[BRIEF]: Please state how many lines in the records below contain the word "Club"; the number alone is the answer.

─── MATERIAL FOR THIS EXERCISE ───

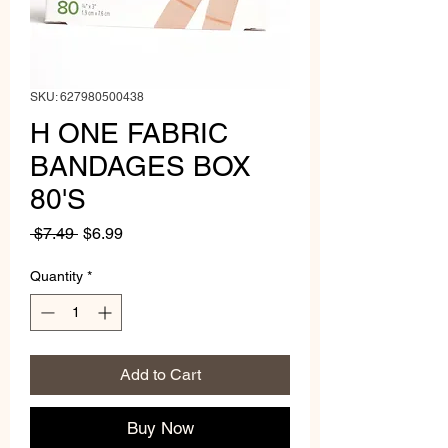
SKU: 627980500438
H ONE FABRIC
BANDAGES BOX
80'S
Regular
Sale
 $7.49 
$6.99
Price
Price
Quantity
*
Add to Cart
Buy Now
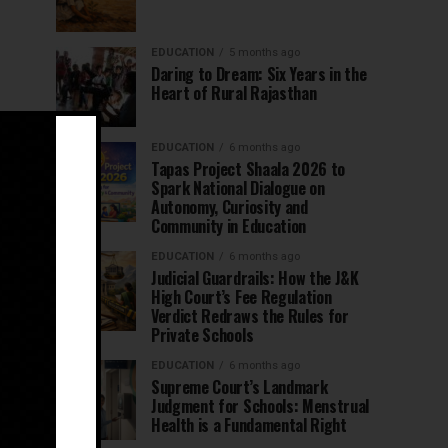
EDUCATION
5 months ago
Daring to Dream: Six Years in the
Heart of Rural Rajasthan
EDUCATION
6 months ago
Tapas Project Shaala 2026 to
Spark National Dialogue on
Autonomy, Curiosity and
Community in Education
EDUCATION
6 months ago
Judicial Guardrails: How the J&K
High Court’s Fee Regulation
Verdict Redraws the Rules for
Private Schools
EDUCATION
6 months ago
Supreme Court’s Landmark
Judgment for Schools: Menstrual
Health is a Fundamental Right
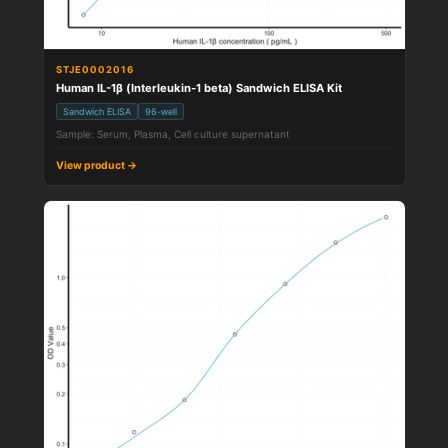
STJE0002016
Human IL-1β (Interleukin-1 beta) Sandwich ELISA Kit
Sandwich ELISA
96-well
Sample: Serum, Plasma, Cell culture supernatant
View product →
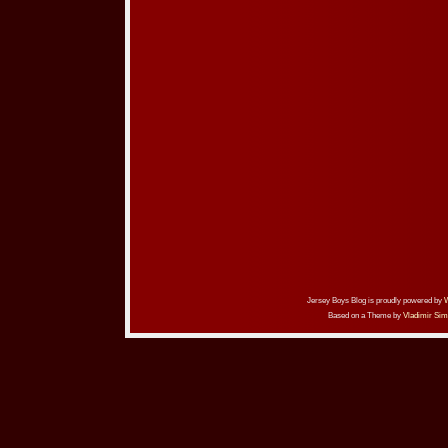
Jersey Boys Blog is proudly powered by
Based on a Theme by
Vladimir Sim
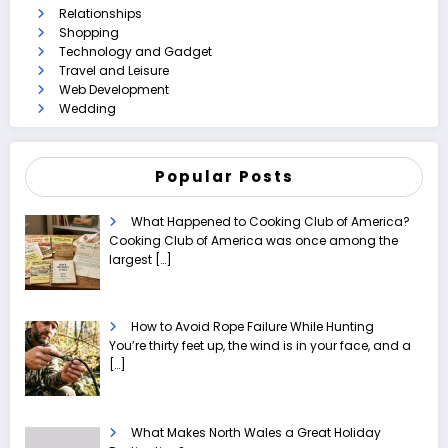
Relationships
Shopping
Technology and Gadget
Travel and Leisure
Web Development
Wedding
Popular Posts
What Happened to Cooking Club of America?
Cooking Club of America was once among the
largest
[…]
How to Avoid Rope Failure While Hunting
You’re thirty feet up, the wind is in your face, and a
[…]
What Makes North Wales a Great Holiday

───
─── MATERIAL FOR THIS EXERCISE ───

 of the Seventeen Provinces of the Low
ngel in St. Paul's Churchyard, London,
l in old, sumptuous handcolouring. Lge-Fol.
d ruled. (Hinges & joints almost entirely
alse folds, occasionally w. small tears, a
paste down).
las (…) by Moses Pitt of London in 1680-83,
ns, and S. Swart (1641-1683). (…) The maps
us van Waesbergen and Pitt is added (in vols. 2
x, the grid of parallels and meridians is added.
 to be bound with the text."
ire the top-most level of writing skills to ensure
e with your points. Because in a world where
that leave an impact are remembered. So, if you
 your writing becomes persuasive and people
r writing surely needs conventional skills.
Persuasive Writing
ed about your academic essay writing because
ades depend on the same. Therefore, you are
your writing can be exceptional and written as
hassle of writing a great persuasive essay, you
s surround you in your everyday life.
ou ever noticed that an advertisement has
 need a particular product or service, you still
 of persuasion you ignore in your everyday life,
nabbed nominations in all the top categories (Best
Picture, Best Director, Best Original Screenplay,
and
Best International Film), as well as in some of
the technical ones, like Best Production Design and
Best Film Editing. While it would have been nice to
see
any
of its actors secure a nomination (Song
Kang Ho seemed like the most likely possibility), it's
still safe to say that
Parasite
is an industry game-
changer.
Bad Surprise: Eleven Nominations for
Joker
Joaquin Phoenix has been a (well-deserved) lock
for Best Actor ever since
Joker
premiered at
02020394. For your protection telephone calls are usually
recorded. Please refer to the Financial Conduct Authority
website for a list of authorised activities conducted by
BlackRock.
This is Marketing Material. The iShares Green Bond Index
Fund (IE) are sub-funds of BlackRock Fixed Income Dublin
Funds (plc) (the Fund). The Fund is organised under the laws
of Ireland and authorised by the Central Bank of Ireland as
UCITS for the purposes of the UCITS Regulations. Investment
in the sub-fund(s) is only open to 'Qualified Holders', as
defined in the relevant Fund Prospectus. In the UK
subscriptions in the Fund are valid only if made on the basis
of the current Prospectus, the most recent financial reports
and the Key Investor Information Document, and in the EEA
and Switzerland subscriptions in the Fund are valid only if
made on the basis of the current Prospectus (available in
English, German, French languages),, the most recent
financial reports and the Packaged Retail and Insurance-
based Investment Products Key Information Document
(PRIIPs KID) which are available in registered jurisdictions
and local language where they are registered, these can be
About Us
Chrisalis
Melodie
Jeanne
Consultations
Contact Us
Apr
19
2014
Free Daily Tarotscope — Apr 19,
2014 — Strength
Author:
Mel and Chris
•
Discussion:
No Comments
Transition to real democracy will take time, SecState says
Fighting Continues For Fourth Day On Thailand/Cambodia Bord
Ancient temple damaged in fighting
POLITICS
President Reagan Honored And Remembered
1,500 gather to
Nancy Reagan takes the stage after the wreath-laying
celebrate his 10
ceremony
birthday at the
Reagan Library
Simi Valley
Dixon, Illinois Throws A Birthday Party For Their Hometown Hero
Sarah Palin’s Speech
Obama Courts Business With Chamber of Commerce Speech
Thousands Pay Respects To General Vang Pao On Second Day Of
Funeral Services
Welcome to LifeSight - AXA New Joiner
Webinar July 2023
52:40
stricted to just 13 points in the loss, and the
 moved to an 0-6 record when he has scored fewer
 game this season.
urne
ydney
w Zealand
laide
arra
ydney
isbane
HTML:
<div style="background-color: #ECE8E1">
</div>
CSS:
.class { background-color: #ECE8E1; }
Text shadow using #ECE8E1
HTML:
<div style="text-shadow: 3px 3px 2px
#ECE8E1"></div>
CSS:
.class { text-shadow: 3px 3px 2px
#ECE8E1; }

───
─── MATERIAL FOR THIS EXERCISE ───

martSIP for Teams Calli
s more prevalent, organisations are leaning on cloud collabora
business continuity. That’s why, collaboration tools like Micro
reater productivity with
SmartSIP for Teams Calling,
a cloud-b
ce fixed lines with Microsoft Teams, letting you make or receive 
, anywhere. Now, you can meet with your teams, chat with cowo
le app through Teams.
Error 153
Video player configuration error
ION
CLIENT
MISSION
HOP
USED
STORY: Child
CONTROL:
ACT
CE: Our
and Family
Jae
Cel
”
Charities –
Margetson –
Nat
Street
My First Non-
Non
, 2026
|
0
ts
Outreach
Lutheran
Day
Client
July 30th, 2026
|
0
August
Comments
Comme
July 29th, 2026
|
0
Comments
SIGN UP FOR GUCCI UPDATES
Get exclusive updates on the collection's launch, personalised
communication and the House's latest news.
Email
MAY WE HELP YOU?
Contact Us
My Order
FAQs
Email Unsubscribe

───

[EXERCISE SOLUTION]: 2